■ Supplied material
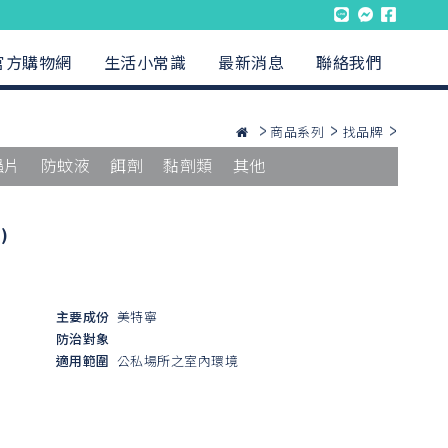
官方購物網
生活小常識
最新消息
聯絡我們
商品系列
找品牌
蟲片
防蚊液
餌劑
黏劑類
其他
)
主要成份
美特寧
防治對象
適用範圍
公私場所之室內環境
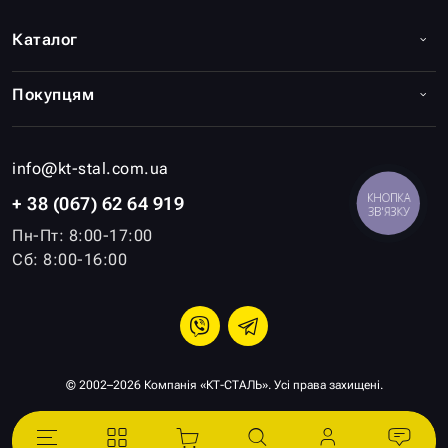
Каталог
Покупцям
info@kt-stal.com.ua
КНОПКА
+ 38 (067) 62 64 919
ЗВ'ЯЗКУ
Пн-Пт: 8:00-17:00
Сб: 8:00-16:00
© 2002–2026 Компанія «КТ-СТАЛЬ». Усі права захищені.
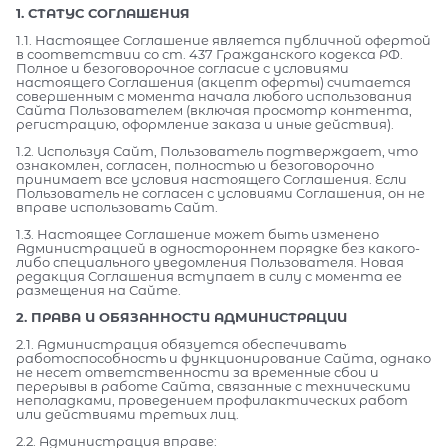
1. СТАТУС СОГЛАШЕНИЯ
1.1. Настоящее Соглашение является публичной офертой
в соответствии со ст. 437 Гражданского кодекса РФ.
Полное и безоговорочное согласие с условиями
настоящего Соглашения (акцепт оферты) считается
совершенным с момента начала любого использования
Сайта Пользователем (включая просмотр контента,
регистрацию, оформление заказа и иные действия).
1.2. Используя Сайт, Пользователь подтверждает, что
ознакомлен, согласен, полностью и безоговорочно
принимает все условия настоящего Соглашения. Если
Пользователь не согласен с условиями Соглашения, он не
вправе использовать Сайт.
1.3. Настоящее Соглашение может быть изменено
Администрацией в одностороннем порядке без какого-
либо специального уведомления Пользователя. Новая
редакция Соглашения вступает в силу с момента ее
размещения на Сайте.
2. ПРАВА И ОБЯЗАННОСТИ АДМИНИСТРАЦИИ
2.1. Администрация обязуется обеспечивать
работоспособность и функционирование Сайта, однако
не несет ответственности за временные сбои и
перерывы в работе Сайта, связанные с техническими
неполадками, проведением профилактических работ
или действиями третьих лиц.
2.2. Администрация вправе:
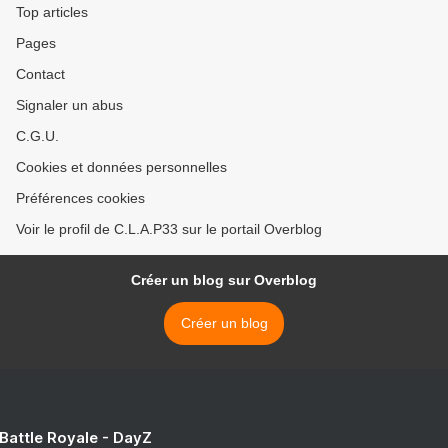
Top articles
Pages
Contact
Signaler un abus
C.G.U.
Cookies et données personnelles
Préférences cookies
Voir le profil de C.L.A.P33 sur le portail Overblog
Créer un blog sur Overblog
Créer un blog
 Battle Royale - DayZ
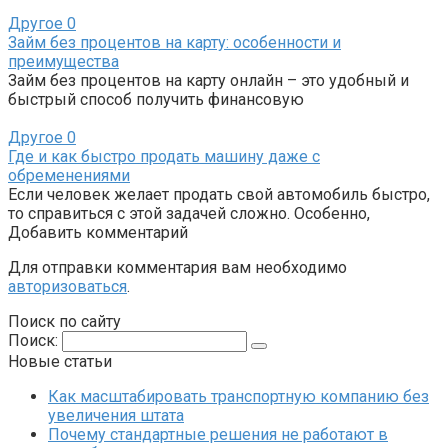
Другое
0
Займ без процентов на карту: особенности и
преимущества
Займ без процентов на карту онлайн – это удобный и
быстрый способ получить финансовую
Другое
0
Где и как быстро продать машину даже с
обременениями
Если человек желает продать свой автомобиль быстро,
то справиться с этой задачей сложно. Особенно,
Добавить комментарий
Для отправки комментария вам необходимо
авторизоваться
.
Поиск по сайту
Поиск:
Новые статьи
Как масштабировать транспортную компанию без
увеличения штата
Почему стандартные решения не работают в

==

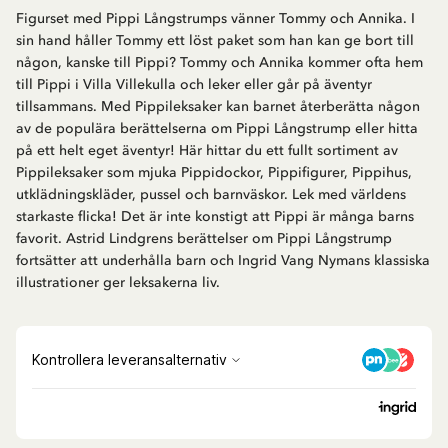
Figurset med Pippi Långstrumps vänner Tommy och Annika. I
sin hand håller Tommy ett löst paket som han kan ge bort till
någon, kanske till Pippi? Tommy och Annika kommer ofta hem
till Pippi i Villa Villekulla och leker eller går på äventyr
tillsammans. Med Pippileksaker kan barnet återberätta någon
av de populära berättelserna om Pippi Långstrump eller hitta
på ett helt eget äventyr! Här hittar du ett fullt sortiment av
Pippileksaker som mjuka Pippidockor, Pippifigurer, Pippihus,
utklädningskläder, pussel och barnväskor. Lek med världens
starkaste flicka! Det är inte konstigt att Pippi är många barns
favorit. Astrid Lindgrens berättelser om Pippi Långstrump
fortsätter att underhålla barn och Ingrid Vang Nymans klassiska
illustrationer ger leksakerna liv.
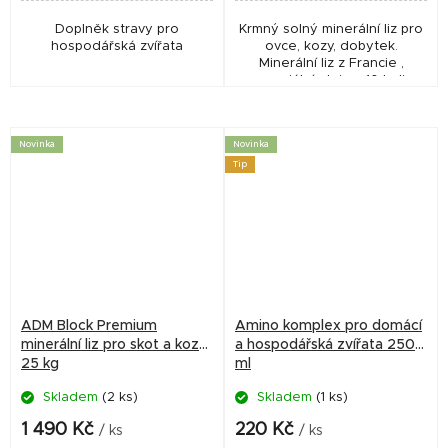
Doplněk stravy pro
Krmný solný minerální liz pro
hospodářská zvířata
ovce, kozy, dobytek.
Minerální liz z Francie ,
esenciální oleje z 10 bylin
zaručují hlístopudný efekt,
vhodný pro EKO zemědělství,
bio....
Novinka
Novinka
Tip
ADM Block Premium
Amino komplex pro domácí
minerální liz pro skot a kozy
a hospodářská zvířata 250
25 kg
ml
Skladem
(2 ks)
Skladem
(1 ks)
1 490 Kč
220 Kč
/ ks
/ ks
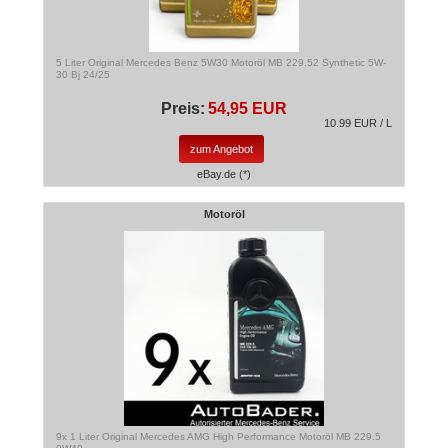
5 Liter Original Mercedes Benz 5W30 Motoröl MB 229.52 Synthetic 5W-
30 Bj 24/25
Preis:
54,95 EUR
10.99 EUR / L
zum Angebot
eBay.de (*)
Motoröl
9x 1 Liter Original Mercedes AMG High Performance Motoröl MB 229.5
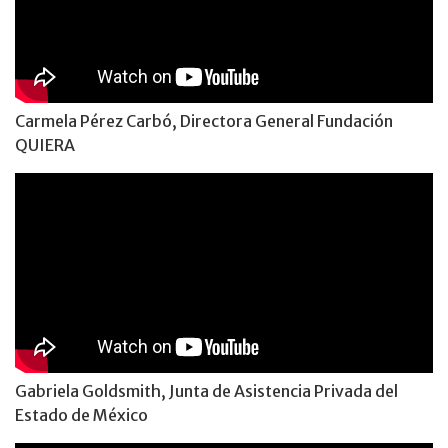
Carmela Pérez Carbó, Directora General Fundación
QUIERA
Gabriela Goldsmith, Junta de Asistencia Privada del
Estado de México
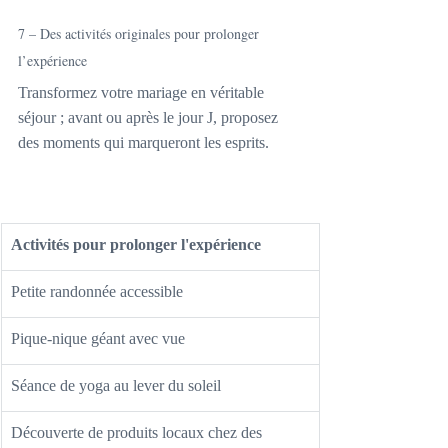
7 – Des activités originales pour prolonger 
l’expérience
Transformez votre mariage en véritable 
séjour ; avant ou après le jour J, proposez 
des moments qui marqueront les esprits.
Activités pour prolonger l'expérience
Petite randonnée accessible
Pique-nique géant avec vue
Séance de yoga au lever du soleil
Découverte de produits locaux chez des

--

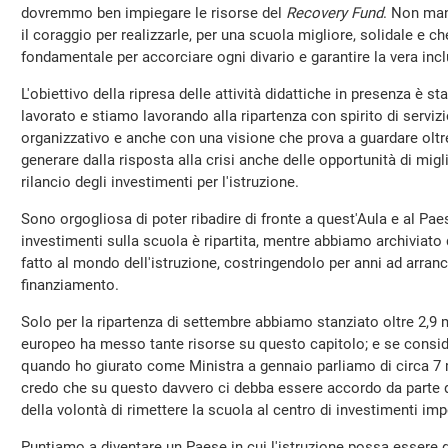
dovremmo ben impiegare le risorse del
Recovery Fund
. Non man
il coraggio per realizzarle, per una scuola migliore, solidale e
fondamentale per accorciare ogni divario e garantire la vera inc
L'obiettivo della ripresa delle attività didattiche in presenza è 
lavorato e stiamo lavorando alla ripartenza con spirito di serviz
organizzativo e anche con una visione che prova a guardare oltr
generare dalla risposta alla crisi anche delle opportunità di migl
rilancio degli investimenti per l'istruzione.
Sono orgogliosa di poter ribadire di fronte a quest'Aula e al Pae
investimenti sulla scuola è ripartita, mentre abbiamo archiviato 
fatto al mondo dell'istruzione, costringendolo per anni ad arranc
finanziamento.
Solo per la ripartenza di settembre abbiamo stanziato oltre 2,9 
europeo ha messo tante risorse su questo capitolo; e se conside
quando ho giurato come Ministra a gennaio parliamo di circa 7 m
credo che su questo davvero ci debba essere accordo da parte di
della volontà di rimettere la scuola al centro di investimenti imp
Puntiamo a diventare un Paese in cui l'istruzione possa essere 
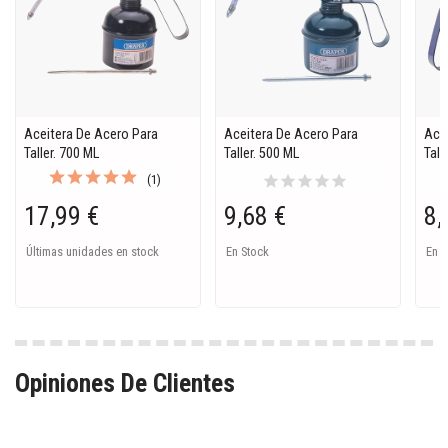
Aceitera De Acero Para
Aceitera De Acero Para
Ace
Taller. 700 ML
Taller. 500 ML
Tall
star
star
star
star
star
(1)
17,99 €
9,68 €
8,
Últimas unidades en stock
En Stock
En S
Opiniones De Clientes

■ Work item
Repeat, without pictures, exactly the lines of the data above from the one containing "starkaste flicka! Det" through the one containing "Découverte de produits locaux chez des", including both and adding nothing.

■ Your response
starkaste flicka! Det är inte konstigt att Pippi är många barns
favorit. Astrid Lindgrens berättelser om Pippi Långstrump
fortsätter att underhålla barn och Ingrid Vang Nymans klassiska
illustrationer ger leksakerna liv.
Doplněk stravy pro
Krmný solný minerální liz pro
hospodářská zvířata
ovce, kozy, dobytek.
Minerální liz z Francie ,
esenciální oleje z 10 bylin
zaručují hlístopudný efekt,
vhodný pro EKO zemědělství,
bio....
Novinka
Novinka
Tip
ADM Block Premium
Amino komplex pro domácí
minerální liz pro skot a kozy
a hospodářská zvířata 250
25 kg
ml
Skladem
(2 ks)
Skladem
(1 ks)
1 490 Kč
220 Kč
/ ks
/ ks
5 Liter Original Mercedes Benz 5W30 Motoröl MB 229.52 Synthetic 5W-
30 Bj 24/25
Preis:
54,95 EUR
10.99 EUR / L
zum Angebot
eBay.de (*)
Motoröl
9x 1 Liter Original Mercedes AMG High Performance Motoröl MB 229.5
Carmela Pérez Carbó, Directora General Fundación
QUIERA
Gabriela Goldsmith, Junta de Asistencia Privada del
Estado de México
7 – Des activités originales pour prolonger 
l’expérience
Transformez votre mariage en véritable 
séjour ; avant ou après le jour J, proposez 
des moments qui marqueront les esprits.
Activités pour prolonger l'expérience
Petite randonnée accessible
Pique-nique géant avec vue
Séance de yoga au lever du soleil
Découverte de produits locaux chez des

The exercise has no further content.